ABOUT THIS TASK: After reading the data below, copy out every line that contains the word "Taladro".

☆ ☆ ☆ ☆ ☆

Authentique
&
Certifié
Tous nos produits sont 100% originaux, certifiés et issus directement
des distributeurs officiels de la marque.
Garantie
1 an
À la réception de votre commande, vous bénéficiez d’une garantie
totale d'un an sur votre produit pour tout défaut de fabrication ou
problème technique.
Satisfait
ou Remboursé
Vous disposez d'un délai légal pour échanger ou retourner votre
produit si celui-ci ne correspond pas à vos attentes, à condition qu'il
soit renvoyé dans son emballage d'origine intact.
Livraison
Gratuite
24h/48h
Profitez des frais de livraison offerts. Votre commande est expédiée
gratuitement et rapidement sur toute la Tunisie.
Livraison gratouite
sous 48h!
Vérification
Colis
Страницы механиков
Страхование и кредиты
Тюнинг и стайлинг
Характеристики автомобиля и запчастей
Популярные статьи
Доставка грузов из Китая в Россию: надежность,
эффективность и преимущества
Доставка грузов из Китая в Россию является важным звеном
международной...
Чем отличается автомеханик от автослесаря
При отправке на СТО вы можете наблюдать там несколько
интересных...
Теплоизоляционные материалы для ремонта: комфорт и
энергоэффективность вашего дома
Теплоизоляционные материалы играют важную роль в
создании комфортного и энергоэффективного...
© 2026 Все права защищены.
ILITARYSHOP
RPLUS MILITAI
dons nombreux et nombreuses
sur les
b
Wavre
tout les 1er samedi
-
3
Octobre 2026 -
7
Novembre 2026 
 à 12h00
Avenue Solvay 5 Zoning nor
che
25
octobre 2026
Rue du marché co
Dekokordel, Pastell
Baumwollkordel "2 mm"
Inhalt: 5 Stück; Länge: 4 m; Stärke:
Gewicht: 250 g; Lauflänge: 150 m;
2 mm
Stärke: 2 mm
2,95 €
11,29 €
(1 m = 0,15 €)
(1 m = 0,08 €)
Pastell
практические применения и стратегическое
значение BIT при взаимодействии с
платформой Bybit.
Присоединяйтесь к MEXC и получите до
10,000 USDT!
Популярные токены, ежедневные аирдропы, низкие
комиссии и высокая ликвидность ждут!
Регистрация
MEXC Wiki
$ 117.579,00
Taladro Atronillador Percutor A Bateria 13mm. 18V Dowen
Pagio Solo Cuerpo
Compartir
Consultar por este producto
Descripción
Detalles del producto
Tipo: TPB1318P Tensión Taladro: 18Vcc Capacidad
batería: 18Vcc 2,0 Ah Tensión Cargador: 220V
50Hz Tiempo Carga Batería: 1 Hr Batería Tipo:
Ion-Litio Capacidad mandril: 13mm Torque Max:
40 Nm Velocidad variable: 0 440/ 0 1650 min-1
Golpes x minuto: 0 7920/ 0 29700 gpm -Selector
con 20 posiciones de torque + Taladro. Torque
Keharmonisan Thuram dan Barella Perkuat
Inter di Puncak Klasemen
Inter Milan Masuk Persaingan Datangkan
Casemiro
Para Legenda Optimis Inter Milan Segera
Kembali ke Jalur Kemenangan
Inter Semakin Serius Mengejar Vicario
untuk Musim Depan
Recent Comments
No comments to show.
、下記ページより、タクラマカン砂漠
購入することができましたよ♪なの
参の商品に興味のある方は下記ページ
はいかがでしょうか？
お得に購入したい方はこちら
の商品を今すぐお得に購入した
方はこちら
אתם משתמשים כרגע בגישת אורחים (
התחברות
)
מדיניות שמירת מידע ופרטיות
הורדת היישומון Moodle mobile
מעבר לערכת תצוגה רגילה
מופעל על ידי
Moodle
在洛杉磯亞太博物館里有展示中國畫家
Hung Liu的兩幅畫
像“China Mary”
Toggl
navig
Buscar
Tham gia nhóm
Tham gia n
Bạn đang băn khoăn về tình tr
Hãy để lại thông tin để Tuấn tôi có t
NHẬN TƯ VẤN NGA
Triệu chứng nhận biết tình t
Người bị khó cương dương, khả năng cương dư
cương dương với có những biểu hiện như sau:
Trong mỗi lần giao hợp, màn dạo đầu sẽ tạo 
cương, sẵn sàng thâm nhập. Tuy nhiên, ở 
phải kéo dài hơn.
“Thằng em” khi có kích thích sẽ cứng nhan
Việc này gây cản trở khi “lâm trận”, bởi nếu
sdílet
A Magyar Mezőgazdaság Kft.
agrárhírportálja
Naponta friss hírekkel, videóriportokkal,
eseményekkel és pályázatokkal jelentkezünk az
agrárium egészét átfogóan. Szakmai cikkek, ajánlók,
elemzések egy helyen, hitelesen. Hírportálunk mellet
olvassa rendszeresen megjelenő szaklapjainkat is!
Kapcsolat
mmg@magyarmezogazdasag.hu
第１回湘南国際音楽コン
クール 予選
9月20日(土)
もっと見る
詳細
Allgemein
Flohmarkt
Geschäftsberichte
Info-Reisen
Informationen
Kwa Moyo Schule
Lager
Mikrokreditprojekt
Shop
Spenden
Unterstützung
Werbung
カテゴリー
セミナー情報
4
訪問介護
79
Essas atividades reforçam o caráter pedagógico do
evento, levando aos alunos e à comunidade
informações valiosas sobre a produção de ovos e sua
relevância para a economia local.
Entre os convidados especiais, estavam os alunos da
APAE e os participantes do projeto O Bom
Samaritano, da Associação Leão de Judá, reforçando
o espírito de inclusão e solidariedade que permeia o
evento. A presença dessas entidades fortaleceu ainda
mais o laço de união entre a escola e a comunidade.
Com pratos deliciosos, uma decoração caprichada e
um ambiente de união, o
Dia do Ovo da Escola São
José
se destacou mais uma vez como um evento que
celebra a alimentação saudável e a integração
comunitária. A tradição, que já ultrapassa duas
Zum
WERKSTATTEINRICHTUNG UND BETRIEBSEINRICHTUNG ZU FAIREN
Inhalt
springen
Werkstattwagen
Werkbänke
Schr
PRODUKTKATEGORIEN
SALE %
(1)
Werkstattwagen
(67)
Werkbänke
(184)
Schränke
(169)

☆ ☆ ☆ ☆ ☆

ANSWER SECTION:
Taladro Atronillador Percutor A Bateria 13mm. 18V Dowen
Tipo: TPB1318P Tensión Taladro: 18Vcc Capacidad
con 20 posiciones de torque + Taladro. Torque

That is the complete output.